North and South Korean officials met before the closing ceremonies of the Olympic Games and representatives of the Kim regime expressed their willingness to talk to the United States about the crisis on the Korean peninsula.

But the White House issued a statement saying that no talks would begin unless there was an understanding that they would lead to an end of the North Korean nuclear program.

Reuters:

The North Korean delegation, in Pyeongchang for the closing ceremony of the Winter Olympics, met at an undisclosed location with South Korean President Moon Jae-in, and expressed a willingness to meet with the United States, Moon’s office said in a statement.

The Pyongyang delegation said developments in relations between the two Koreas and between North Korea and the United States should go hand in hand, according to the statement.

The Olympics gave a boost to recent engagement between the two Koreas after more than a year of sharply rising tensions over the North’s missile program and its sixth and largest nuclear test in defiance of U.N. sanctions.

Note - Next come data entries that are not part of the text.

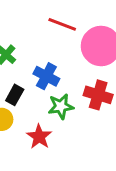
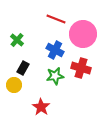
blue cross: (46, 76) -> (55, 50), moved
red star: (39, 137) -> (41, 107), moved

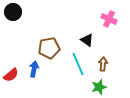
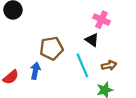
pink cross: (109, 19) -> (102, 20), moved
brown arrow: (103, 64) -> (109, 65), turned 72

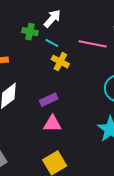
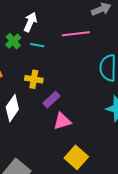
green cross: (30, 32) -> (13, 41), turned -35
yellow cross: (60, 62) -> (34, 79), moved

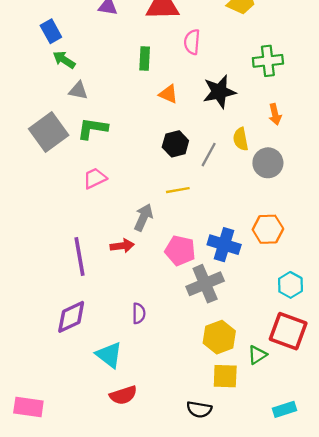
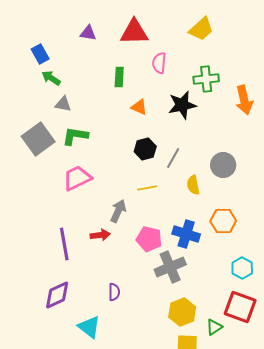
green cross: (268, 61) -> (206, 79), moved
orange arrow: (275, 114) -> (244, 100), moved, size x1.6
yellow semicircle: (241, 139) -> (193, 185), moved
pink trapezoid: (95, 178) -> (77, 178), size x1.4

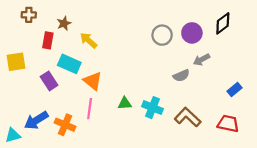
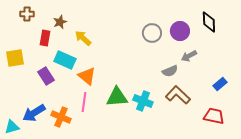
black diamond: (223, 23) -> (209, 22), turned -55
green triangle: (125, 103) -> (117, 97), size x1.6
brown L-shape: (188, 117) -> (178, 95), moved

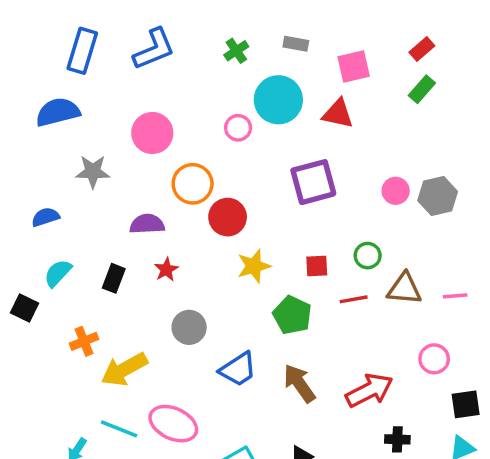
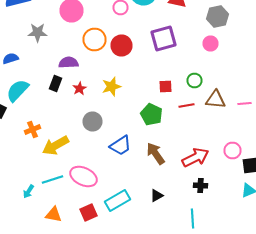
gray hexagon: (438, 196) -> (218, 16), moved
red circle: (228, 217) -> (122, 46), moved
yellow star: (254, 266) -> (112, 86), moved
cyan semicircle: (58, 273) -> (18, 90), size x1.4
black rectangle: (114, 278) -> (56, 84), moved
pink circle: (434, 359) -> (232, 150), moved
cyan line: (119, 429) -> (52, 180), turned -40
black cross: (397, 439) -> (200, 186), moved

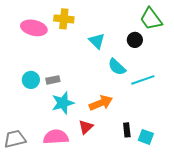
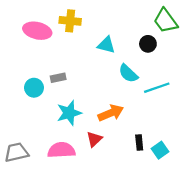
cyan triangle: (97, 41) -> (106, 45), turned -30
gray rectangle: (53, 80) -> (58, 78), moved
cyan square: (146, 137) -> (160, 150), turned 35

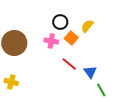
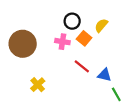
blue triangle: (90, 72) -> (104, 75), turned -40
yellow cross: (11, 82) -> (38, 85), moved, turned 32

The United States announced on Friday it was imposing its largest package of sanctions aimed at getting North Korea to give up its nuclear and missile programs.

On Sunday, North Korean state media accused the United States of provoking confrontation on the Korean peninsula with the sanctions.

The White House said its sanctions would continue.

“We will see if Pyongyang’s message today, that it is willing to hold talks, represents the first steps along the path to denuclearization,” the White House said in a statement.

Kim Jong-un has repeated and emphatically made it clear that North Korea would never give up its nuclear program under any circumstances. So the idea of talks is a non-starter. North Korea knew this when they made the offer to talk. Not only that, they knew the US would respond to their offer by insisting they give up their nukes. And we knew they knew what the outcome would be.

So both sides played their little diplomatic game North Korea scored some propaganda points with their targeted audience - South Korean citizens. And the US maintained their hard line on the North's nuclear program.

But Kim's broader strategy of trying to drive a wedge between the US and South Korea appears to be working. President Moon has embraced the delusional notion that the visit by North Koreans during the Olympics was some kind of breakthrough. It isn't. Kim knows that as long as he appears to be talking to the South, Trump will almost certainly not attack. It is in Moon's interests to maintain this fiction because a US attack would almost certainly see North Korea retaliate against the South, causing widespread devastation.

The US just imposed more sanctions on North Korea and there's a pretty good chance that the US Navy is going to be stopping and boarding ships carrying anything to North Korea. Since most of the ships are Chinese, Beijing is not thrilled with this plan. But Trump seems determined to halt the two faced Chinese policy where they publicly support sanctions but try to get around them surreptitiously.

All of this leads where? I doubt that the president even knows that yet.